El 30 de junio de 1908 tuvo lugar lo que parecía una enorme detonación termonuclear a unos ocho kilómetros de altura sobre Tunguska, en Siberia.
En realidad, lo que probablemente tuvo lugar fue la explosión de un cometa que venía del espacio: al no alcanzar la superficie, no se produjo cráter, y la falta de restos nos hace suponer que se trataba de un cometa (que está formado por hielo, que se evaporó) y no de un asteroide. Se calcula que el objeto debería tener unos 80 metros de diámetro.
En 1927, una expedición logró penetrar hasta el lugar de la explosión, y lo que observó confirmó que, en efecto, se había producido una explosión que había descuajado o incendiado todos los árboles de una extensión de unos 2.000 kilómetros cuadrados. Eso supone que se destruyeron no menos de sesenta millones de árboles en apenas unos segundos. La energía liberada se ha establecido, mediante el estudio del área de aniquilación, en aproximadamente treinta megatones.

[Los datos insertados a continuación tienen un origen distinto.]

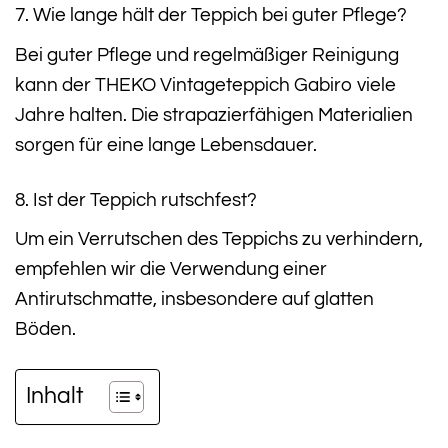
7. Wie lange hält der Teppich bei guter Pflege?
Bei guter Pflege und regelmäßiger Reinigung
kann der THEKO Vintageteppich Gabiro viele
Jahre halten. Die strapazierfähigen Materialien
sorgen für eine lange Lebensdauer.
8. Ist der Teppich rutschfest?
Um ein Verrutschen des Teppichs zu verhindern,
empfehlen wir die Verwendung einer
Antirutschmatte, insbesondere auf glatten
Böden.
Inhalt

La explosión fue detectada por numerosas estaciones sismográficas y hasta por una estación barográfica en el Reino Unido debido a las fluctuaciones en la presión atmosférica que produjo.

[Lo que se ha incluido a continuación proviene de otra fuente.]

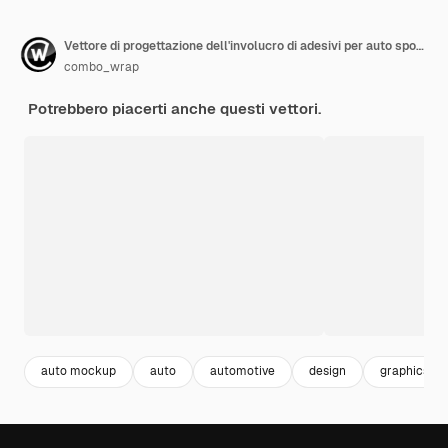
Vettore di progettazione dell'involucro di adesivi per auto sportive
combo_wrap
Potrebbero piacerti anche questi vettori.
auto mockup
auto
automotive
design
graphics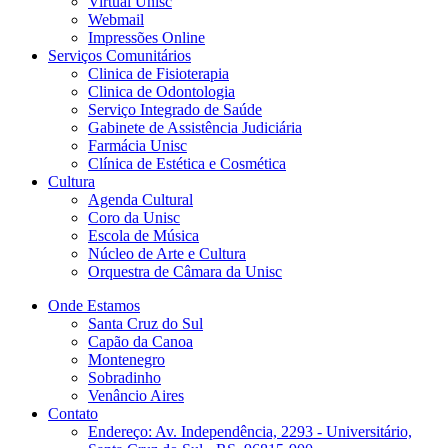
Virtual Unisc
Webmail
Impressões Online
Serviços Comunitários
Clinica de Fisioterapia
Clinica de Odontologia
Serviço Integrado de Saúde
Gabinete de Assistência Judiciária
Farmácia Unisc
Clínica de Estética e Cosmética
Cultura
Agenda Cultural
Coro da Unisc
Escola de Música
Núcleo de Arte e Cultura
Orquestra de Câmara da Unisc
Onde Estamos
Santa Cruz do Sul
Capão da Canoa
Montenegro
Sobradinho
Venâncio Aires
Contato
Endereço: Av. Independência, 2293 - Universitário,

¿Debemos tenerle miedo a otro evento similar? Tal y como explica Florian Freistetter en su libro Un cometa en la coctelera, la respuesta corta es no. La larga: los eventos tipo Tunguska son raros, y lo más probable es que tenga lugar en una zona deshabitada: «dos tercios de la superficie terrestre los ocupan los mares y océanos, y amplias regiones continentales también están en gran medida desiertas».